In each digitalized CCD-image of a low power field mean raw intensities were determined separately by scanning the range of luminance values in three different areas of the tumor cell formations: (1) At the direct invasion front (stromal surfaces of basal tumor cells constituting the invasive tumor margin), (2) in the marginal areas (basal cell layers adjacent to the surrounding tissue), and (3) in the central areas of tumor cell formations. In addition, if tumor sections contained adjacent normal esophageal mucosa, distribution and intensity of integrin expression intensities were determined in an analogous manner (1) at the border of the epithelium to the basement mebrane (basal epithelial surface), (2) in the basal cell layers (stratum basale), (3) in the suprabasal cell layers (stratum spinosum), and (4) in the luminal cell layers (stratum squamosum) of the squamous epithelium (Fig. 1). The mean staining intensities of the integrin subunits measured in the stratum basale of the epithelia served as a reference to evaluate the integrin expression in the suprabasal and central tumor tissue. Furthermore, the average staining intensities at the basal surface of the keratinocytes directly attached to the substratum provided the reference to evaluate the integrin expression at the invasion front of the tumors.

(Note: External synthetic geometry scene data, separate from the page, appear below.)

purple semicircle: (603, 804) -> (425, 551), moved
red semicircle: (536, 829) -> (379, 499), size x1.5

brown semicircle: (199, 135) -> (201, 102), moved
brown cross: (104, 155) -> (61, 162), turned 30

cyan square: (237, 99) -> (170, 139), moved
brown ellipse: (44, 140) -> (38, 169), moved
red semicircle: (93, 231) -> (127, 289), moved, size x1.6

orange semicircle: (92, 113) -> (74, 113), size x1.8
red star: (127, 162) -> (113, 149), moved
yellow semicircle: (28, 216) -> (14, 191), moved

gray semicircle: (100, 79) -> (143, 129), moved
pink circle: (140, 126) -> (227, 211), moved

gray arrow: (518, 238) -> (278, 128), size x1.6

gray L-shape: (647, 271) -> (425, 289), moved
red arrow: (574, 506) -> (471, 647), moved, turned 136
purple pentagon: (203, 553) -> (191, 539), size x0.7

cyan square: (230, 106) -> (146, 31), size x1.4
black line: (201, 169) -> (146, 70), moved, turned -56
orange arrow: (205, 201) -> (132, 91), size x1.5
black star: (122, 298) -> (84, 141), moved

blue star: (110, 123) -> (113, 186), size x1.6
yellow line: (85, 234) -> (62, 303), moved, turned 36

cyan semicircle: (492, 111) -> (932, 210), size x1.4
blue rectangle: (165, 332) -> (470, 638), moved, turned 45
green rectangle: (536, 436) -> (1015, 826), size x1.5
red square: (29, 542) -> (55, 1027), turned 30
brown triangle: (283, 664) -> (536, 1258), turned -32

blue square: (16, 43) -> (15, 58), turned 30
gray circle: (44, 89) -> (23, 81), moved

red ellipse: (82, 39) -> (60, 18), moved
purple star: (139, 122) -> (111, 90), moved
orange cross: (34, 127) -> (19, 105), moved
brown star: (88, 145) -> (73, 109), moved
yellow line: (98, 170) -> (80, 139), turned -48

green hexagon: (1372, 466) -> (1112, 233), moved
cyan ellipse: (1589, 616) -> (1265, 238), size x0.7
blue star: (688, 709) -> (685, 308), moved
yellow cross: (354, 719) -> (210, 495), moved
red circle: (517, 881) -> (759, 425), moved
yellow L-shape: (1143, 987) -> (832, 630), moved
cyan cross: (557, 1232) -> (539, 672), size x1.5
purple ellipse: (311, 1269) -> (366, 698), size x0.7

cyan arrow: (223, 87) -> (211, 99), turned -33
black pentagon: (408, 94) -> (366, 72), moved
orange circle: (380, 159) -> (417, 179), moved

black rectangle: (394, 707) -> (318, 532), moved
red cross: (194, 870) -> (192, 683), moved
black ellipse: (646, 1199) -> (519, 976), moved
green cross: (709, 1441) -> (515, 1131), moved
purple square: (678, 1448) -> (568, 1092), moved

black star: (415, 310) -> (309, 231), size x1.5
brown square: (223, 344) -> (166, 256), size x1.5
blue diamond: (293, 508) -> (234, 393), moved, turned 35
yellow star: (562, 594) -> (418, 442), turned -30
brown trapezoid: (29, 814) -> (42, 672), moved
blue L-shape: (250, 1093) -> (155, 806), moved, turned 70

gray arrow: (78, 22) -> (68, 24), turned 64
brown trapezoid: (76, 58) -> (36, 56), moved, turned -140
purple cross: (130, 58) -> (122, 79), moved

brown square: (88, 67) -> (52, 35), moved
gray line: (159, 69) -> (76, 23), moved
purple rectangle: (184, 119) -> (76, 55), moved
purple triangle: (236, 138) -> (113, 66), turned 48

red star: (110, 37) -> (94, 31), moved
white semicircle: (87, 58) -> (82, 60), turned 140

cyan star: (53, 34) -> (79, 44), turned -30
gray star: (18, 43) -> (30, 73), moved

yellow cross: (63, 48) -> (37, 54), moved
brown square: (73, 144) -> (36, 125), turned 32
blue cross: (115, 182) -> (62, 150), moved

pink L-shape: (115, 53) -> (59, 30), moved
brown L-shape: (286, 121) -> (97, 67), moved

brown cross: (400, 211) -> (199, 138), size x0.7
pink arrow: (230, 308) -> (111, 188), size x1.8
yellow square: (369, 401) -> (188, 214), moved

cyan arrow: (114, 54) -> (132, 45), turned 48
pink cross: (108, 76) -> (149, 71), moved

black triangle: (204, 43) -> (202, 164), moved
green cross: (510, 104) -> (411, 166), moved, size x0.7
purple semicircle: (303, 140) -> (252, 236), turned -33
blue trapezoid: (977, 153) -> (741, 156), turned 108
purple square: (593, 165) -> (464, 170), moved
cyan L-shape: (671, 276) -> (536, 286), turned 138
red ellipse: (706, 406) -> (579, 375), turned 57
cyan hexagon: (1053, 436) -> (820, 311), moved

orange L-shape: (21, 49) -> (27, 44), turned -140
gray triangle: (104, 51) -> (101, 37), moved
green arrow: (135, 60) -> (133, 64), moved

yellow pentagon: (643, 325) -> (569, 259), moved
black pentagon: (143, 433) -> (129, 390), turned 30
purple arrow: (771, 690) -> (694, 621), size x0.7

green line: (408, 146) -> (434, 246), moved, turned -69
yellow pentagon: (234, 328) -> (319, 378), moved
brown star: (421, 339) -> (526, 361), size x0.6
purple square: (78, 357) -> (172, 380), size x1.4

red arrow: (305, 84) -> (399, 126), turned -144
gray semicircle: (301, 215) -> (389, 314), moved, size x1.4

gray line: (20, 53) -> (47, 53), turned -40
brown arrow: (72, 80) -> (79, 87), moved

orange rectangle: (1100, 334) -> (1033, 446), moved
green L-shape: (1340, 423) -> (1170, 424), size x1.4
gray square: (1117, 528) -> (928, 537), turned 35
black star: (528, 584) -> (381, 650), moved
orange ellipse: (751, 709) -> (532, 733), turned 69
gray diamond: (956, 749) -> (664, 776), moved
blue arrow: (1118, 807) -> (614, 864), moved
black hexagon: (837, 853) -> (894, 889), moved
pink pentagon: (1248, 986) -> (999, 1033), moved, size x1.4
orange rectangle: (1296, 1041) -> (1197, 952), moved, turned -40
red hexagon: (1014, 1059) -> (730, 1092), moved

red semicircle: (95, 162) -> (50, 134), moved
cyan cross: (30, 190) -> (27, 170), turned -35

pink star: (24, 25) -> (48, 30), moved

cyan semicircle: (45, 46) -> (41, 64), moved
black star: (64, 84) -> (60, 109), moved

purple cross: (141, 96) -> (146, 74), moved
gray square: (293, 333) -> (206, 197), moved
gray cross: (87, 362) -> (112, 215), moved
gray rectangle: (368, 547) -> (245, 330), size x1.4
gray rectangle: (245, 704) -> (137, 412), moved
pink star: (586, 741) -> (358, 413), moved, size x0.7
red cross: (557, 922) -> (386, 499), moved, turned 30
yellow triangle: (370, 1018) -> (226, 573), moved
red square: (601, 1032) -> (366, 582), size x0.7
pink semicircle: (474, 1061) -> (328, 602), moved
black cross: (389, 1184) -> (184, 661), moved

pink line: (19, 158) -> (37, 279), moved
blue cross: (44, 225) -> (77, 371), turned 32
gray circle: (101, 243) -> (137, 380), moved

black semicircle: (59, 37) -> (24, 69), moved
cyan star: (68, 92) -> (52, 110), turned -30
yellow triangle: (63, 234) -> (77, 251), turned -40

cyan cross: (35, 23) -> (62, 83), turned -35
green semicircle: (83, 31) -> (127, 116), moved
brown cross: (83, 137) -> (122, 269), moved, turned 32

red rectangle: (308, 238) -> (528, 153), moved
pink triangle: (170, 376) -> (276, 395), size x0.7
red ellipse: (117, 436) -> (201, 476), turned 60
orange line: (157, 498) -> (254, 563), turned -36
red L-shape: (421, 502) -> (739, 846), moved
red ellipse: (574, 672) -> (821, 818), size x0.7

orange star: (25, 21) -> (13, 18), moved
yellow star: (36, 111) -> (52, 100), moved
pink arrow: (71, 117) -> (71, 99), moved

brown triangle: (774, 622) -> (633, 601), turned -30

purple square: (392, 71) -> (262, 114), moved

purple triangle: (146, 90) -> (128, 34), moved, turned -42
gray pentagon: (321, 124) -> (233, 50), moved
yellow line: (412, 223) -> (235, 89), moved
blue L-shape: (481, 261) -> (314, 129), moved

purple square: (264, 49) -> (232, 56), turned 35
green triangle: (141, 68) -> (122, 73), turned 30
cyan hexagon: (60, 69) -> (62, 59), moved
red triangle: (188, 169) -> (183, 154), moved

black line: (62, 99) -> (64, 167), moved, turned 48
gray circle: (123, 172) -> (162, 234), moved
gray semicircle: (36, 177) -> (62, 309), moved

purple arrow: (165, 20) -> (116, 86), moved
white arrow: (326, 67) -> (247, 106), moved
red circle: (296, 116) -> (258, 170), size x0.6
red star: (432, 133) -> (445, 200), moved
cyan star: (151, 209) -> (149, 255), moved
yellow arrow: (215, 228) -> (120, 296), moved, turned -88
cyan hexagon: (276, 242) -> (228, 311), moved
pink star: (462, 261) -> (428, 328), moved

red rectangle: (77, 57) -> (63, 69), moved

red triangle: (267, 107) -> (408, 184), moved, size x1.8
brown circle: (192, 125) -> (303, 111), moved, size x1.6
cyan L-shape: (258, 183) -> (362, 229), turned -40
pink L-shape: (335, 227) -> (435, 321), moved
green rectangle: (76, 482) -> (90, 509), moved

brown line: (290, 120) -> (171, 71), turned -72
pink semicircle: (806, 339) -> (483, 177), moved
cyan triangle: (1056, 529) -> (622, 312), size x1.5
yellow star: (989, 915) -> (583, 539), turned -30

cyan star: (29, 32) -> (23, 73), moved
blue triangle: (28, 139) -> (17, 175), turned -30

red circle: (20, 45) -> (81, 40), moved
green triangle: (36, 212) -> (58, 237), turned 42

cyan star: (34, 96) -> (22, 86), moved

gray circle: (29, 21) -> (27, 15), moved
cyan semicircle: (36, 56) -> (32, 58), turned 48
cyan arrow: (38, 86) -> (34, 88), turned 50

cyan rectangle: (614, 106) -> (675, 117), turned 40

Surveying the entire tumor tissue in the sections, we also evaluated the distribution of the integrin subunits (expression pattern). For that purpose, the following staining patterns were distinguished: If integrins were uniformly expressed by more than 75% of the analyzed tumor cells, this was defined as a homogeneous expression pattern. If tumors showed a gradually diminishing integrin expression from the tumor invasion front to the tumor center, this was defined as a polarized expression pattern. If tumors showed a uniform, non-polarized integrin expression, a diffuse expression pattern was postulated and further distinguished between a diffuse homogenous expression if more than 75% of the tumor cells were positive and a diffuse heterogeneous expression if less than 75% of the tumor cells were positive.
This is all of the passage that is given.